### Supplied records
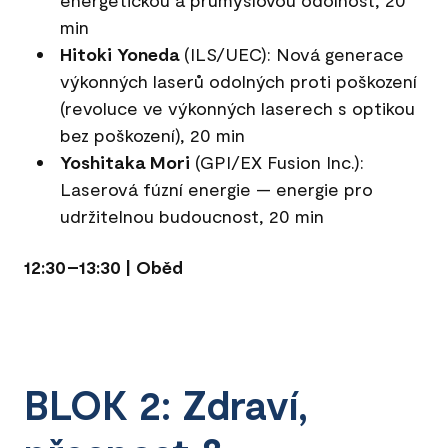
min
Hitoki Yoneda
(ILS/UEC): Nová generace
výkonných laserů odolných proti poškození
(revoluce ve výkonných laserech s optikou
bez poškození), 20 min
Yoshitaka Mori
(GPI/EX Fusion Inc.):
Laserová fúzní energie — energie pro
udržitelnou budoucnost, 20 min
12:30–13:30 | Oběd
BLOK 2: Zdraví,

### Prompt
Nothing but the records, restated word for word and stripped of images, belongs in the answer.

### Task output
min
Hitoki Yoneda
(ILS/UEC): Nová generace
výkonných laserů odolných proti poškození
(revoluce ve výkonných laserech s optikou
bez poškození), 20 min
Yoshitaka Mori
(GPI/EX Fusion Inc.):
Laserová fúzní energie — energie pro
udržitelnou budoucnost, 20 min
12:30–13:30 | Oběd
BLOK 2: Zdraví,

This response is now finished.